Europäische Taximesse: Am 8./9.November fand die europäische Taximesse in Köln statt. Leider fand auch diese Messe wieder ohne die unabhängige Taxipresse statt, nachdem der Messeveranstalter dem Taximagazin Berlin und dem Ventil München auf der letzten Messe Hausverbot androhten. Auch scheint die Resonanz unter den Fachbesuchern zu sinken.
Wir hoffen jedoch unter der neuen Führung in Köln auf Besserung, denn es wäre Schade irgendwann ohne diese Messe auskommen zu müssen.

Kindersitzverordnung: Zur Freude des deutschen Taxigewerbes, wurde am 29.November
die Verordnung zur Verlängerung der Kindersicherungsregelung in Taxifahrzeugen bis zum Ende des Jahres 2005 verkündet und trat mit Datum des 02.12.2002 in Kraft.

Dezember 2002:

Weihnachtsgeschäft: Erhebliche Umsatzverluste im erhofften Weihnachtsgeschäft sorgten für weiteren Frust und Unmut unter den Kollegen. Es werden bei den etablierten Taxiverbänden wieder mehr Austritte wie Eintritte zu verzeichnen sein, aber es wird wieder einmal niemanden beunruhigen oder gar zu Ursachenforschungen animieren.
So war es ja jedes Jahr und man kann ja auch ohne Mitglieder, und das ist leider die Einstellung einiger etablierter Gewerbevertreter, viel ruhiger arbeiten.
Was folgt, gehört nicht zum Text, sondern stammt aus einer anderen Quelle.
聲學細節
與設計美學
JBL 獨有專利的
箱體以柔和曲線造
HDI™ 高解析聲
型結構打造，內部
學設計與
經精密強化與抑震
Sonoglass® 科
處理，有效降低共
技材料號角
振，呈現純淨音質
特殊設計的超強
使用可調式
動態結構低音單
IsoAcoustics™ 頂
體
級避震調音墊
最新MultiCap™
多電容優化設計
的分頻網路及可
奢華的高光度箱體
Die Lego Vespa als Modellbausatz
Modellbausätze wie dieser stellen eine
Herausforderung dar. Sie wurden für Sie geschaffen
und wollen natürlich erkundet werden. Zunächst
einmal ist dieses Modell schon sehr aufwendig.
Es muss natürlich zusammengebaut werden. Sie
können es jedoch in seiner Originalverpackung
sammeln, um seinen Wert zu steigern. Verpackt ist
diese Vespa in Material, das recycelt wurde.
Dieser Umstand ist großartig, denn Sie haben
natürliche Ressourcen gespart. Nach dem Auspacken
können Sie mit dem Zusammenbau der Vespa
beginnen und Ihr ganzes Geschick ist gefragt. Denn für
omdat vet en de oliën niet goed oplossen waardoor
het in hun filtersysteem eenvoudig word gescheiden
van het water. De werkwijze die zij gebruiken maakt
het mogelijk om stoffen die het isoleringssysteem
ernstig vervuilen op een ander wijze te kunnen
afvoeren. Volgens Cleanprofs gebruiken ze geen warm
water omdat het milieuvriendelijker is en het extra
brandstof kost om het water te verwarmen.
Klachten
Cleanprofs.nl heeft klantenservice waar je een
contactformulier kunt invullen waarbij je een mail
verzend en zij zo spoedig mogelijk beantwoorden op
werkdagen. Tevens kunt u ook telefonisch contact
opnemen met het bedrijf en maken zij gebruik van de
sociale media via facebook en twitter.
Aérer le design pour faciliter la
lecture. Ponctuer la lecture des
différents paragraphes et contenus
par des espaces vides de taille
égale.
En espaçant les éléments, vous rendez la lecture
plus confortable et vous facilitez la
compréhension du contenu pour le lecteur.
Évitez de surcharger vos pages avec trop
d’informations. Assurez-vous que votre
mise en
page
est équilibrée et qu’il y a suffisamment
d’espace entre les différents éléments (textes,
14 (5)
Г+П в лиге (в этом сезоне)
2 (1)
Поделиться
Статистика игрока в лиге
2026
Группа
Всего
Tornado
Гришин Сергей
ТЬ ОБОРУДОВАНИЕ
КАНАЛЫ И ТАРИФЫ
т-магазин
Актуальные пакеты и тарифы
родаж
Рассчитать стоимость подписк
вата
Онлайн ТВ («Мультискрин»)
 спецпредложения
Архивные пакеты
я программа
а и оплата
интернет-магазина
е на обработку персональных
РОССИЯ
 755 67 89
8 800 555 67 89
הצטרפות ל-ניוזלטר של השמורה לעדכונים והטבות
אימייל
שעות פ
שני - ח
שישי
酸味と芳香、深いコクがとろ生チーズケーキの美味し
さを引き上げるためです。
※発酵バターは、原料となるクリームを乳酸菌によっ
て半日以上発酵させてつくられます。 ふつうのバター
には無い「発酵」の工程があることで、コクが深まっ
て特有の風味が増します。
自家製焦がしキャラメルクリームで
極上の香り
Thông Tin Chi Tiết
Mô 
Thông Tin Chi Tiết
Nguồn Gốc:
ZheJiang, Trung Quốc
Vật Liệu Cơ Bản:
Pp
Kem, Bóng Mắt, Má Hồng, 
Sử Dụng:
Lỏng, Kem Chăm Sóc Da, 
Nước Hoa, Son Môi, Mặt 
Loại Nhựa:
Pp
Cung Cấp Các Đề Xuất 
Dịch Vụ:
Dennoch, die Hoffnung stirbt zuletzt und wir wünschen allen Kollegen ein gesundes und  unfallfreies (und wenn, dann nur bezahlte ohne Personenschäden) sowie allen Politikern und Funktionären ein, in Ihren Entscheidungen für das Gewerbe, glückliches Jahr 2003.

Wir würden uns im nächsten Jahr über reichlich positive , im Sinne des Gewerbes, getroffenen Entscheidungen freuen, um den nächsten Jahresrückblick noch interessanter und freundlicher gestalten zu können.